Page-level text extractions:

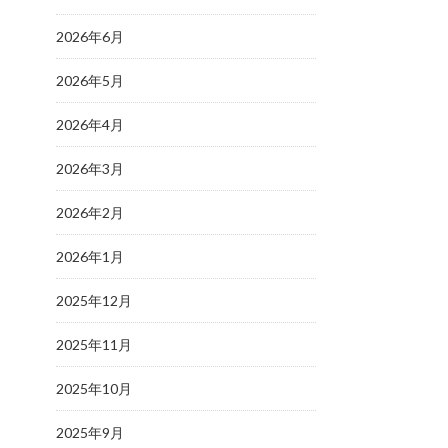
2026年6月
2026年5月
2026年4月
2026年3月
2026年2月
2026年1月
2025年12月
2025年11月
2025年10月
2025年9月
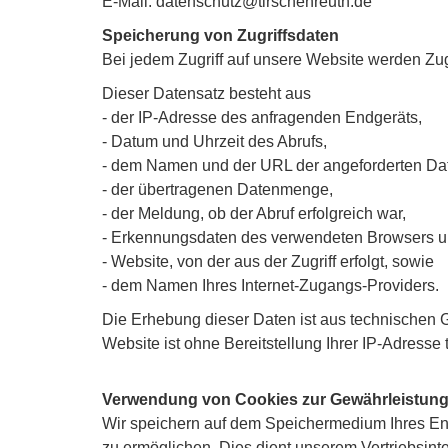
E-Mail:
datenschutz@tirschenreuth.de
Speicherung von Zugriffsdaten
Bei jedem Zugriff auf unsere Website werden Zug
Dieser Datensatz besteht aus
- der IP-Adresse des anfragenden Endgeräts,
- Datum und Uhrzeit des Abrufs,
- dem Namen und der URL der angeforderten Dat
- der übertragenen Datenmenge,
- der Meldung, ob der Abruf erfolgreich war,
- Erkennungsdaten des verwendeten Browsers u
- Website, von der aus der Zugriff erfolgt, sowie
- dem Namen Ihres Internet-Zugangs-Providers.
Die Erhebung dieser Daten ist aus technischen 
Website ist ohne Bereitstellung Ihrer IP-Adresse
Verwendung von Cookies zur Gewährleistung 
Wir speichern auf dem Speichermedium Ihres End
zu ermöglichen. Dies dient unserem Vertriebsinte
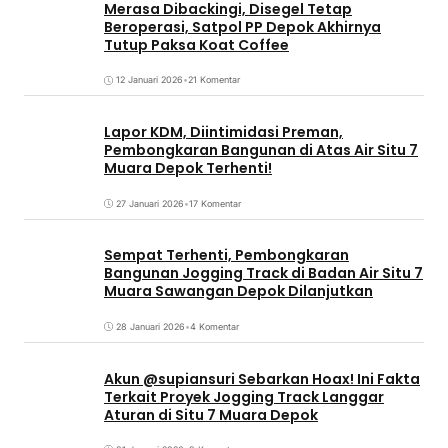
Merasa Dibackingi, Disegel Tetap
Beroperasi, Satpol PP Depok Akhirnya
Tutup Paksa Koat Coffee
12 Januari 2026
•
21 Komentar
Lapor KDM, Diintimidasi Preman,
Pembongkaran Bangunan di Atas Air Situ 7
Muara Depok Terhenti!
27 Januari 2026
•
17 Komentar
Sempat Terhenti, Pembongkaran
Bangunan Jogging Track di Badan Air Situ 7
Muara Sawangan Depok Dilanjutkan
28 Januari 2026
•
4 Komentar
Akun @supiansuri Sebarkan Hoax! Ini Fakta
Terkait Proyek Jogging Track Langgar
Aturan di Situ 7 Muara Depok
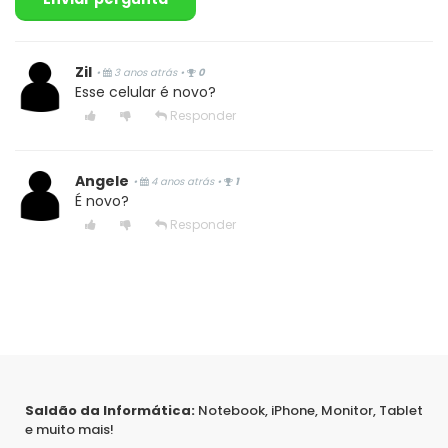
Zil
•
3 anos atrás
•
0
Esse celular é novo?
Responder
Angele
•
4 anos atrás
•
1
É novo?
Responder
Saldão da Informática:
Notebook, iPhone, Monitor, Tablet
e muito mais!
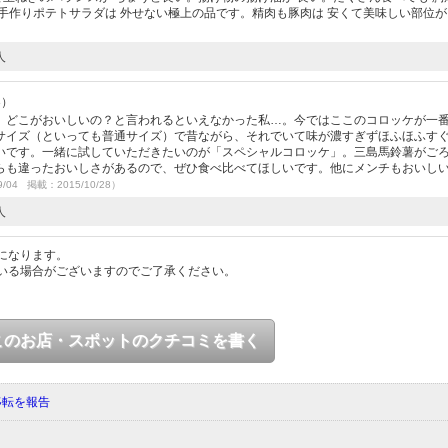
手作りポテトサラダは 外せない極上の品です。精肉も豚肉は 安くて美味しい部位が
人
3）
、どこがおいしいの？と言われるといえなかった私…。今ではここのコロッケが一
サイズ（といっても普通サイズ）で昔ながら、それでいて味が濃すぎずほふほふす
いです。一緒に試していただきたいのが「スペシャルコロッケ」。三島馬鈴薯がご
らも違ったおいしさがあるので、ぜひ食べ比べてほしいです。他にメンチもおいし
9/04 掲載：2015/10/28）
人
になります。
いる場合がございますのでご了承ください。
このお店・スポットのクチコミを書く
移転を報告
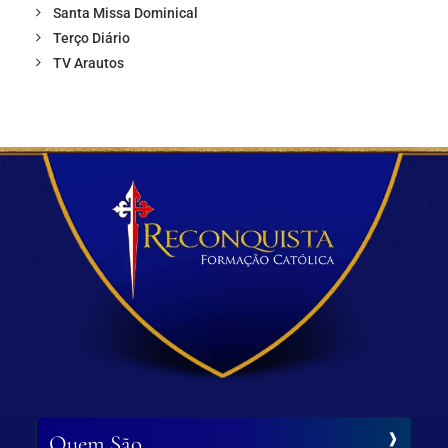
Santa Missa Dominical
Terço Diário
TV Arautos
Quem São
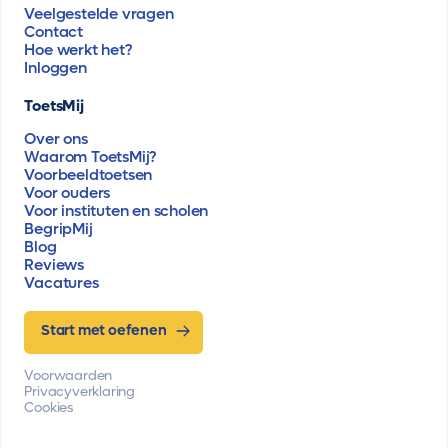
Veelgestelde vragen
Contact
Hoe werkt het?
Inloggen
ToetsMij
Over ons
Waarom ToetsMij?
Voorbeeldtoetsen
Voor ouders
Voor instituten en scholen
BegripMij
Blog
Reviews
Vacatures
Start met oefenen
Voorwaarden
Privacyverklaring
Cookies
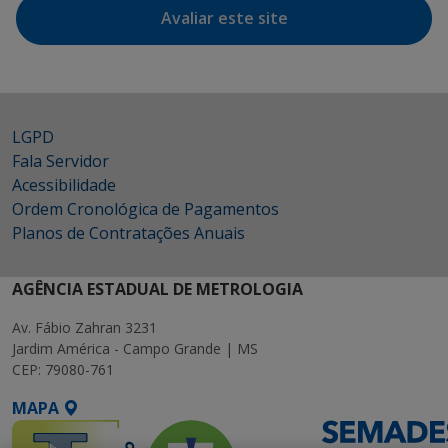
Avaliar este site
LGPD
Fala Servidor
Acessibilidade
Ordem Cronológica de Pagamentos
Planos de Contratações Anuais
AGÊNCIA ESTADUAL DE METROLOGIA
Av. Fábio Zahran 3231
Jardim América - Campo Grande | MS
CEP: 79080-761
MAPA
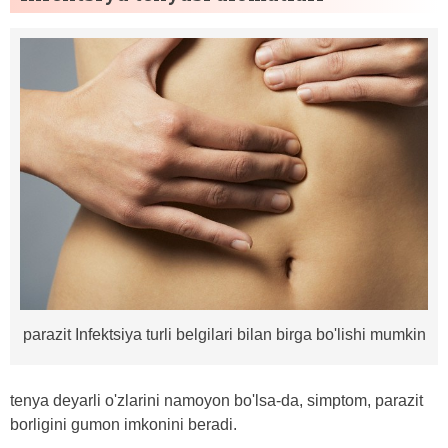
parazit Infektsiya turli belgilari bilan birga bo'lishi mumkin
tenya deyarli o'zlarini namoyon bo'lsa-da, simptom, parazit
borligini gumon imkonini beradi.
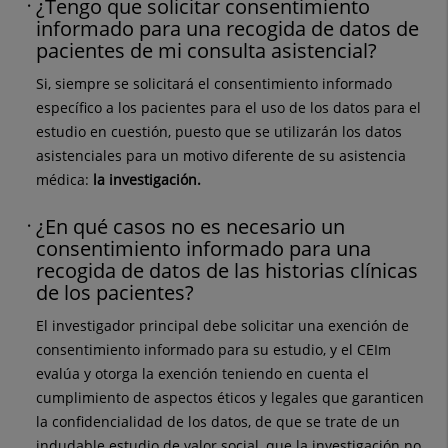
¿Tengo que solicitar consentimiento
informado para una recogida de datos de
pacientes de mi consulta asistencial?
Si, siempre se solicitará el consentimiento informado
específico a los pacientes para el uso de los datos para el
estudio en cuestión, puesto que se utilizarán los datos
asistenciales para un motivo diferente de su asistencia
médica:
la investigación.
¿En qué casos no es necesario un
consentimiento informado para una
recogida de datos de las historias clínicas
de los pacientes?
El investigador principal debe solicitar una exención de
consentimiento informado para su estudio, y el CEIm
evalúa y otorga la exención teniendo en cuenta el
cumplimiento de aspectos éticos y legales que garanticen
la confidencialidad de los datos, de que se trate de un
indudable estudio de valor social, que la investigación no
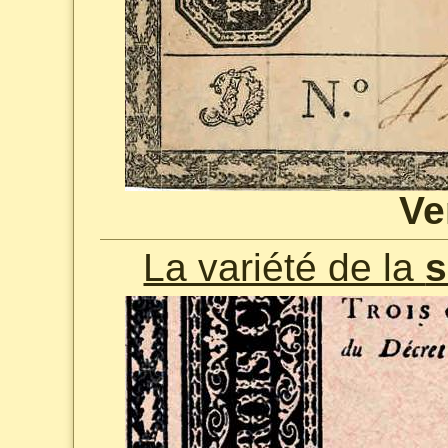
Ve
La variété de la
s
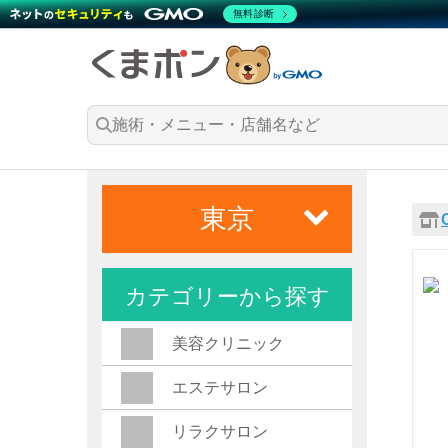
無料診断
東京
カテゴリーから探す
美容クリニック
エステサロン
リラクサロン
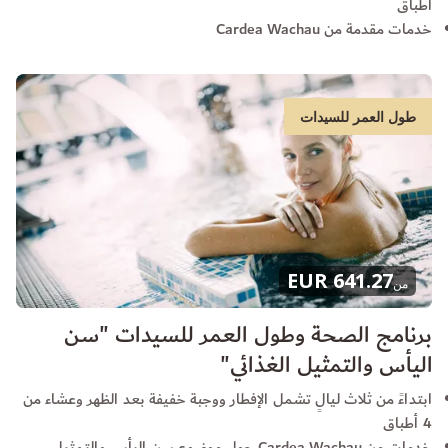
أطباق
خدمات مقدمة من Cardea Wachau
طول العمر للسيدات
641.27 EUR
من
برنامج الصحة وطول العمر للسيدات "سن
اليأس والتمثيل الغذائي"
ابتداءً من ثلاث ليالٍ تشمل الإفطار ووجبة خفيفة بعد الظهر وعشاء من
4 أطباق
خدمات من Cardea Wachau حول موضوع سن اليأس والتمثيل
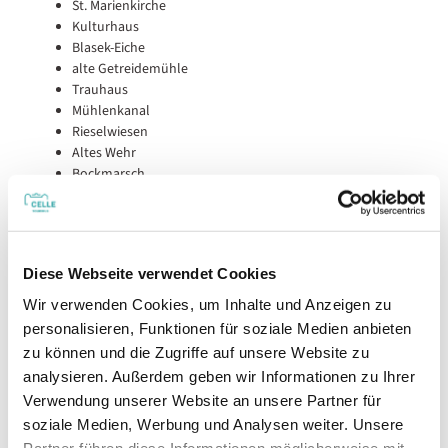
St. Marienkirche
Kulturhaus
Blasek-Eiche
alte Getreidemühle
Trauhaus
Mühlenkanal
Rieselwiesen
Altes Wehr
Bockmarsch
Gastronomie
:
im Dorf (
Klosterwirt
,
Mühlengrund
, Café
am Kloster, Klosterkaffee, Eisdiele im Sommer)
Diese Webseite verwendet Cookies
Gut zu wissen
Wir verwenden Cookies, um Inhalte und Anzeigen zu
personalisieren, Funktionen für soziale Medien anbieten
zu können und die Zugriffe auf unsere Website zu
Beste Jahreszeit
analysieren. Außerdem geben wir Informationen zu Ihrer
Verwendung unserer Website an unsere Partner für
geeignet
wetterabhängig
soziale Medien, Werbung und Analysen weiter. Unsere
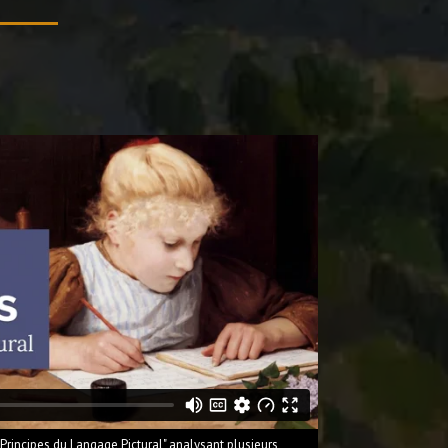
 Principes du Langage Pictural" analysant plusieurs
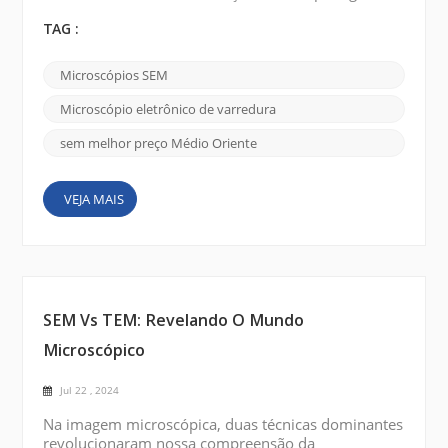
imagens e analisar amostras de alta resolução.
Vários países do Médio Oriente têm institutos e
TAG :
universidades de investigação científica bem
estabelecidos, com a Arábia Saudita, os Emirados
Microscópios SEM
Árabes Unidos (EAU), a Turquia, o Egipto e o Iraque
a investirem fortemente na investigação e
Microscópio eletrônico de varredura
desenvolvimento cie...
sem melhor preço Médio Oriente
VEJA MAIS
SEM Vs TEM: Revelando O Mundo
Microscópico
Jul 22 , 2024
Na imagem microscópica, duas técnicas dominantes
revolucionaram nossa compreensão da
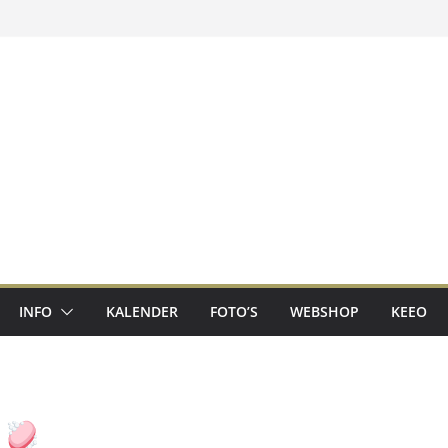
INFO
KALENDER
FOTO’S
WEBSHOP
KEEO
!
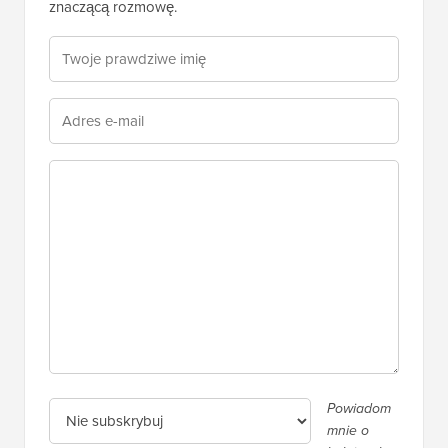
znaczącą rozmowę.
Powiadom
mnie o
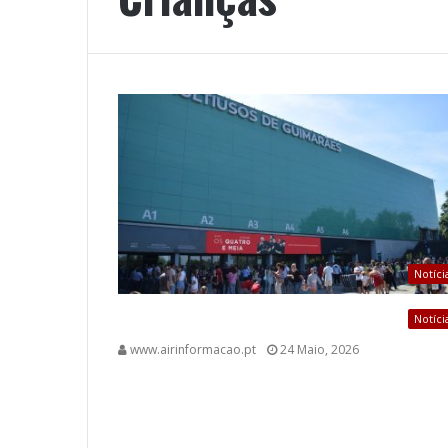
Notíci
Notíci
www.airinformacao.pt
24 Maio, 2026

*Task details:*
If a line in the records contains the string "Website", copy it out.

*Result:*
Bei jedem Zugriff auf unsere Website werden Zug
- Website, von der aus der Zugriff erfolgt, sowie
Website ist ohne Bereitstellung Ihrer IP-Adresse
zu können und die Zugriffe auf unsere Website zu
Verwendung unserer Website an unsere Partner für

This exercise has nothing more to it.